- Born: Brooklyn, New York
- Education: Fashion Institute of Technology
- Occupation: Fashion designer
- Website: www.kimberlygoldson.com

= Kimberly Goldson =

American fashion designer

Kimberly Goldson is an American fashion designer and former finalist on Project Runway. She is also the founder of her namesake fashion line, Kimberly Goldson, exhibiting at shows such as New York Fashion Week.

==Early life and education ==

Goldson was born and raised in Brooklyn, New York. She was inspired by fashion at an early age and attended Fashion Institute of Technology where she studied fashion merchandising.

==Career==

Goldson started her career as a fashion designer by creating custom garments for private clients.

Goldson has been a contestant on the Project Runway reality television show, including Project Runway All Stars. She tried out for Season 6 of the show but was told she needed more experience. She returned three years later and was a finalist in Season 9. In Season 6 of Project Runway All Stars, she was eliminated in episode 7.

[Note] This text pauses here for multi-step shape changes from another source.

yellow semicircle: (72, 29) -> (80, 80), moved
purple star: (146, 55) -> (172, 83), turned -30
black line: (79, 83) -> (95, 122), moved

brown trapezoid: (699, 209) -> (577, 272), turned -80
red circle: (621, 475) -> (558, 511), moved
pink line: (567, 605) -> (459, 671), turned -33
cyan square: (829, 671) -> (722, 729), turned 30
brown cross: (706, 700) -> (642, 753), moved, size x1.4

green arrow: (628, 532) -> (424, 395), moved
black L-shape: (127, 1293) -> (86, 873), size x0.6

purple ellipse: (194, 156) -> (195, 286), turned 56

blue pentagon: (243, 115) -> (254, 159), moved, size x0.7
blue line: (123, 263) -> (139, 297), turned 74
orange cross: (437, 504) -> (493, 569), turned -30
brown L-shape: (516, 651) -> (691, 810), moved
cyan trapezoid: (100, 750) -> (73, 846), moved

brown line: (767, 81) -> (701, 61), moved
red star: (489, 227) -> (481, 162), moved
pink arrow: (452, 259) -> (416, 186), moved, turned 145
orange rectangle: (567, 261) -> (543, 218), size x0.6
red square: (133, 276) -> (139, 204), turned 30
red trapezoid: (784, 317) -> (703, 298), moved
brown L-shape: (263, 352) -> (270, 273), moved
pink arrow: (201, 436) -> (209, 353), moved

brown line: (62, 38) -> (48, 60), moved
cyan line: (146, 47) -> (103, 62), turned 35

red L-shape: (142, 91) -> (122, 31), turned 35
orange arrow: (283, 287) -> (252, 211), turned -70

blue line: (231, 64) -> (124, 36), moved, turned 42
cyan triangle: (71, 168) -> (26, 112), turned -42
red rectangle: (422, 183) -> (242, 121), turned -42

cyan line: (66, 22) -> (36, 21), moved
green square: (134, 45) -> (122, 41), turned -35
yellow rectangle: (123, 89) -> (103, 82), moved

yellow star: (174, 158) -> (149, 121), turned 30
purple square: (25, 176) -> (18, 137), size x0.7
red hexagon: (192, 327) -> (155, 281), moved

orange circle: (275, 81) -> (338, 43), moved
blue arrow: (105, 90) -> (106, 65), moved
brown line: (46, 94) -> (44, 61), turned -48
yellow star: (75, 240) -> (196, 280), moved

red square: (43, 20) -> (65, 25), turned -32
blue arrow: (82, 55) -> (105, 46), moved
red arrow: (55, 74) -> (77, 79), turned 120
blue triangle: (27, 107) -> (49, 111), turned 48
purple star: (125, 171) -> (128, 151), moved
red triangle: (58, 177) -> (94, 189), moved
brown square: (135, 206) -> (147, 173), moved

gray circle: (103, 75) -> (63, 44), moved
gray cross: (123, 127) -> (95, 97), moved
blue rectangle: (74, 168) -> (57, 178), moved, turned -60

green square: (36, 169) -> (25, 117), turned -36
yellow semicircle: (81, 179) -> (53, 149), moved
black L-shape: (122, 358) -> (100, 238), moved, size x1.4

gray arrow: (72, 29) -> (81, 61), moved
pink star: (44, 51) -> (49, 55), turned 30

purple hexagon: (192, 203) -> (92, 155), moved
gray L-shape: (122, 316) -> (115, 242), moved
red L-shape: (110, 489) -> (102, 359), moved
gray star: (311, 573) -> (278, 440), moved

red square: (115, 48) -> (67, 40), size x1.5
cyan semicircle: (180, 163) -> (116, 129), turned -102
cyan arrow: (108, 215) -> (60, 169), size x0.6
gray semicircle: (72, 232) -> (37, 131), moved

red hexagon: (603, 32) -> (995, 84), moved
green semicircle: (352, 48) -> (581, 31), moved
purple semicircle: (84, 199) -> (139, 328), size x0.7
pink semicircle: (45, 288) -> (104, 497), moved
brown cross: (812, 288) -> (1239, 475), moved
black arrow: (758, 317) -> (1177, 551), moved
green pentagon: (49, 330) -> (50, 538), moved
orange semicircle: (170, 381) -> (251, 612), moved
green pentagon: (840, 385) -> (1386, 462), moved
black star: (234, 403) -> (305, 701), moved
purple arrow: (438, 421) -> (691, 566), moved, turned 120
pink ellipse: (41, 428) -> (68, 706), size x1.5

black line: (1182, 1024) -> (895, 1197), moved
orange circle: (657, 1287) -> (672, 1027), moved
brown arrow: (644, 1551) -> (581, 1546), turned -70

Goldson was one of the creators of LeBron James' women's shoe known as "The Strongest" campaign. It was his 16th Nike shoe release and designed exclusively by women for women. Nike used three African American women designers, Goldson, Fe Noel and Undra Duncan, who were handpicked by multicultural designer platform, Harlem’s Fashion Row for the project.

Goldson is the founder of her own fashion brand, "Kimberly Goldson". She has exhibited at shows such as Mercedes-Benz Fashion Week and Harlem's Fashion Row during New York Fashion Week.